Exercise prompt: Go over the data and keep only the lines that include "producten".

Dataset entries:
:::

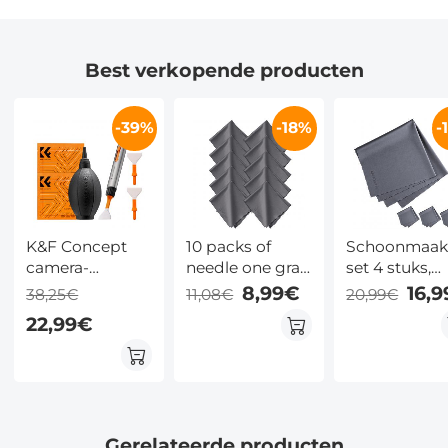
Best verkopende producten
-39%
-18%
-
K&F Concept
10 packs of
Schoonmaak
camera-
needle one gray
set 4 stuks,
reinigingsset, 6
cleaning cloth
40.6*40.6cm
8,99€
16,
38,25€
11,08€
20,99€
in 1 met
150*180mm,
22,99€
stofzuigerdoek*2,
with K&F logo
vervangbare
reinigingspen,
full-frame
reinigingsstaaf*2,
siliconen zwarte
Gerelateerde producten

:::

The answer:
Best verkopende producten
Gerelateerde producten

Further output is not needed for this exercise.